# so



## אדם

That helps a lot, and it also makes more sense.

A bit off topic -- but is there a way to say "so" in Hebrew?


----------



## eshcar

Hauser said:


> That helps a lot, and it also makes more sense.
> 
> A bit off topic -- but is there a way to say "so" in Hebrew?


 
Well, if you mean 'so' as in, for example 'so, what have you been up to lately?" then you would use אז, and the translation of that sentnce would be "אז, מה עשית לאחרונה?" 
If you mean 'so' as in, for example, 'you're soooo good looking!', then you would use כזה/כל כך, and the translation would be 'אתה כזה/כל כך חתיך!'.
(כזה is more slangy)


----------



## אדם

Thanks! I meant it as in אז, but it is useful to know the other one as well. I think I've heard כל כך before, with something about food. האכל כל כך טוב. Something like that (which can be related to your example as well).

Once again, thanks.


----------



## בעל-חלומות

eshcar said:


> Well, if you mean 'so' as in, for example 'so, what have you been up to lately?" then you would use אז, and the translation of that sentnce would be "אז, מה עשית לאחרונה?"


 
Also, נו or a combination of the two, נו אז.


----------



## אדם

Where would you use נו instead of אז? And how is that pronounced? No, nav, nu?


----------



## eshcar

> Where would you use נו instead of אז? And how is that pronounced? No, nav, nu?


 
I'd say that נו and אז are interchangeable almost always, so, for example, these 2 sentences are equal.
אז, מה עשית בזמן האחרון?
נו, מה עשית בזמן האחרון?​ 
However, נו _(_pronounced _nu_)has a slight exhortative shade to it. So, in these 2 sentences:​אז, הולכים לסרט?
נו, הולכים לסרט?​ 
the first sentence would be simply "so, are we going to the movies?"
and the second would be more "so, are we going to the movies (already)?" or "come on. are we going to the movies?"​ 
נו is a very common word in hebrew, and it has several shades of meaning. I'll try to give examples of the usages I know, but I hope other users will add their own input.​ 
First, the exhortative use, which I already demonstarted. Often as an interjection - translated into 'come on'. Say, if you're calling someone on the phone and they don't answer, you can say נו, תענה כבר! (_come on, pick up already!_). A variant is נו כבר, which is the same, only more emphatic.​ 
Secondly, as an interrogative particle - translated into 'well'.
For example, when asking someone's opinion about something - נו? מה נראה לך? (well? what do you think?)​ 
Thirdly, as a sign of resignation, like in נו, מה אפשר לעשות? (_oh well, what can you do?_). Also when answering נו, טוב and נו, בסדר, which would translate into 'oh, alright (then)'.​ 
Well, that's all I can think about right now, though I'm sure I've left some usages out...​


----------



## Gadyc

Hauser said:


> Where would you use נו instead of אז? And how is that pronounced? No, nav, nu?


 
Exactly like in Russian, it came from.


----------



## אדם

Thanks Eschar. So is אז more like, "So, how are you?" (אז, מה שלומך) and נו when referring to something that is already supposed to happen, or more like an event. "So, are we going to the movies now?" which implies that they already should have been at the movies.

Is that correct?


----------



## eshcar

Hauser said:


> Thanks Eschar. So is אז more like, "So, how are you?" (אז, מה שלומך) and נו when referring to something that is already supposed to happen, or more like an event. "So, are we going to the movies now?" which implies that they already should have been at the movies.
> 
> Is that correct?


 
Yes and No. Let me try to explain myself  - I didn't mean that the use of אז and נו is limited to any specific tense. 
When asking/stating about something that isn't in the future, like in your suggestion - מה שלומך? then נו and אז are *completely interchangeable*, and נו  loses it's exhortative shade because, well, ther's nothing to exhort...

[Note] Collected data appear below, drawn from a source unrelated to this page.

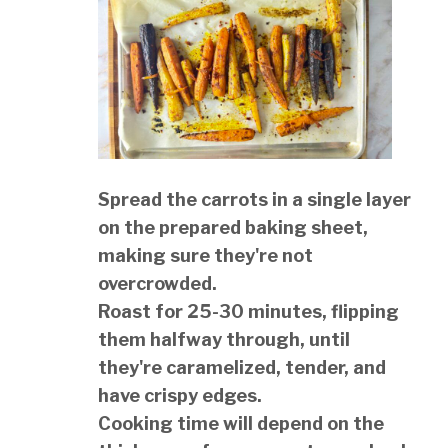
Spread the carrots in a single layer
on the prepared baking sheet,
making sure they're not
overcrowded.
Roast for 25-30 minutes, flipping
them halfway through, until
they're caramelized, tender, and
have crispy edges.
Cooking time will depend on the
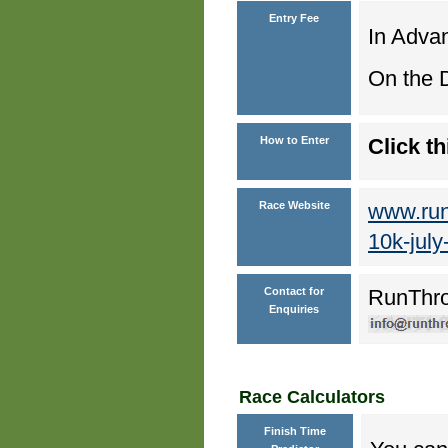
Entry Fee
In Advan
On the D
How to Enter
Click th
Race Website
www.run
10k-july
Contact for
RunThr
Enquiries
Race Calculators
Finish Time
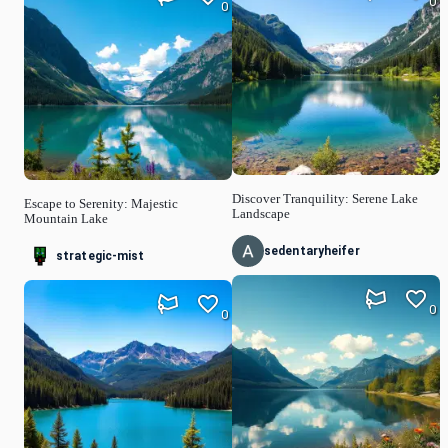
0
0
Discover Tranquility: Serene Lake
Escape to Serenity: Majestic
Landscape
Mountain Lake
sedentaryheifer
strategic-mist
0
0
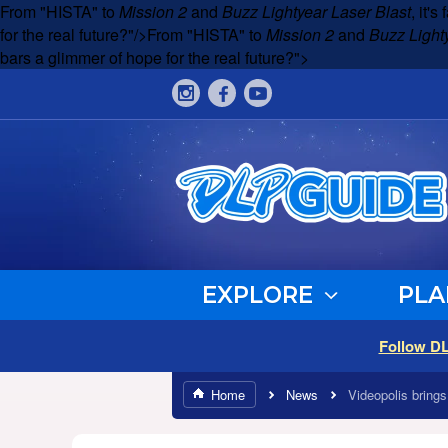
From "HISTA" to
Mission 2
and
Buzz Lightyear Laser Blast
, it'
for the real future?"/>
From "HISTA" to
Mission 2
and
Buzz Light
bars a glimmer of hope for the real future?">
EXPLORE
PLA
Follow D
Home
News
Videopolis bring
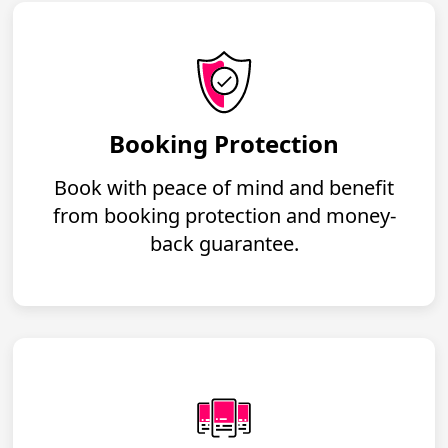
Booking Protection
Book with peace of mind and benefit
from booking protection and money-
back guarantee.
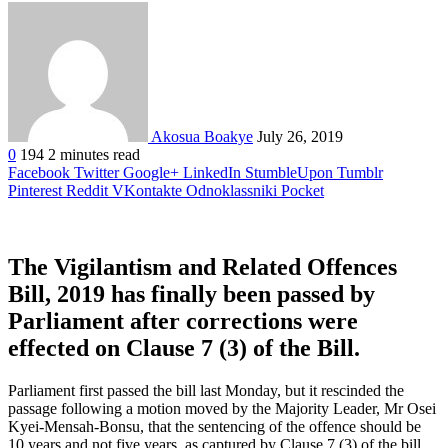
Akosua Boakye
July 26, 2019
0
194
2 minutes read
Facebook
Twitter
Google+
LinkedIn
StumbleUpon
Tumblr
Pinterest
Reddit
VKontakte
Odnoklassniki
Pocket
The Vigilantism and Related Offences
Bill, 2019 has finally been passed by
Parliament after corrections were
effected on Clause 7 (3) of the Bill.
Parliament first passed the bill last Monday, but it rescinded the
passage following a motion moved by the Majority Leader, Mr Osei
Kyei-Mensah-Bonsu, that the sentencing of the offence should be
10 years and not five years, as captured by Clause 7 (3) of the bill.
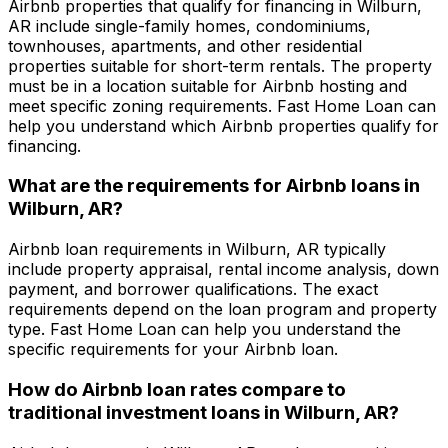
Airbnb properties that qualify for financing in
Wilburn,
AR
include single-family homes, condominiums,
townhouses, apartments, and other residential
properties suitable for short-term rentals. The property
must be in a location suitable for Airbnb hosting and
meet specific zoning requirements.
Fast Home Loan
can
help you understand which Airbnb properties qualify for
financing.
What are the requirements for Airbnb loans in
Wilburn, AR
?
Airbnb loan requirements in
Wilburn, AR
typically
include property appraisal, rental income analysis, down
payment, and borrower qualifications. The exact
requirements depend on the loan program and property
type.
Fast Home Loan
can help you understand the
specific requirements for your Airbnb loan.
How do Airbnb loan rates compare to
traditional investment loans in
Wilburn, AR
?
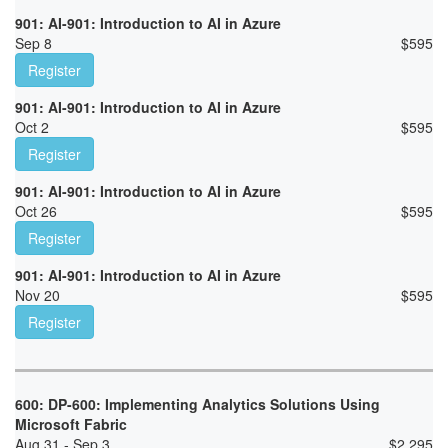
901: AI-901: Introduction to AI in Azure
Sep 8
$
595
Register
901: AI-901: Introduction to AI in Azure
Oct 2
$
595
Register
901: AI-901: Introduction to AI in Azure
Oct 26
$
595
Register
901: AI-901: Introduction to AI in Azure
Nov 20
$
595
Register
600: DP-600: Implementing Analytics Solutions Using
Microsoft Fabric
Aug 31 - Sep 3
$
2,295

When asking/talking about something in the future, then *you can also use both אז or נו*, but the meaning of the sentences will be slightly different, with נו having an exhortative shade (as I showed in one of the previous posts).


----------



## אדם

That makes sense.

I understand that they are interchangable, but tell me if the sense of these two sentences make sense:

נו, אנחנו ללכת עכשו??​ 
אז, אנחנו ללכת עכשו?​ 
Where the first one is more like, "So, are we going to go now??" Like we already should have, but the second is the same, but more an actual geniune question of, "Are we going to go now?"


----------



## eshcar

Hauser said:


> That makes sense.
> 
> I understand that they are interchangable, but tell me if the sense of these two sentences make sense:
> 
> נו, אנחנו הולכים עכשיו??​
> אז, אנחנו הולכים עכשיו?​
> Where the first one is more like, "So, are we going to go now??" Like we already should have, but the second is the same, but more an actual geniune question of, "Are we going to go now?"


 
Yes, exactly!
I wasn't sure that you'd get it - my explanation was kinda vague, I thought, but you got the gist of it alright. 
Go you!


----------



## אדם

Haha thanks. About עכשיו I wrote it without the yud cause that's what it showed on one of the dictionaries online, while it showed with a yud on another (I didn't know which one to trust). Just to clarify, that is pronounced _Ach'shav_ right? And is הולכים "going" rather than ללכת "to go"?


----------



## eshcar

Hauser said:


> Haha thanks. About עכשיו I wrote it without the yud cause that's what it showed on one of the dictionaries online, while it showed with a yud on another (I didn't know which one to trust). Just to clarify, that is pronounced _Ach'shav_ right? And is הולכים "going" rather than ללכת "to go"?


 
First of all - yes, it is pronounced _ach'shav_ (can't see why the dictionary didn't show a yud - it's always written with a yud)

and secondly - yes, הולכים is 'going' and ללכת is 'to go'. What I didn't notice was that what you wanted to say was 'are we going to go now?'. The translation in hebrew should've been 'אנחנו הולכים ללכת עכשיו?' - I just didn't notice and formed accidentlay the sentence אנחנו הולכים עכשיו? (_are we going now?_).


----------



## אדם

Haha that's alright, it has the same meaning for the most part, and I understood. That make's a lot of sense, so thanks a lot once again.


----------



## JaiHare

eshcar said:


> First of all - yes, it is pronounced _ach'shav_ (can't see why the dictionary didn't show a yud - it's always written with a yud)


The word עכשיו always appears with a yud in unpointed texts. There is a defective form, however, that comes from the religious texts, and it is עַכְשָׁו - without a yud. In fact, this is how it appears in Morfix's online dictionary.

Just for Hauser's general knowledge, you should definitely write it with a yud, just as you should write אוכל with a vav. 

JaiHare


----------



## אדם

Haha alright. Thanks. That is actually where it showed it without a yud, so thanks for the explanation


----------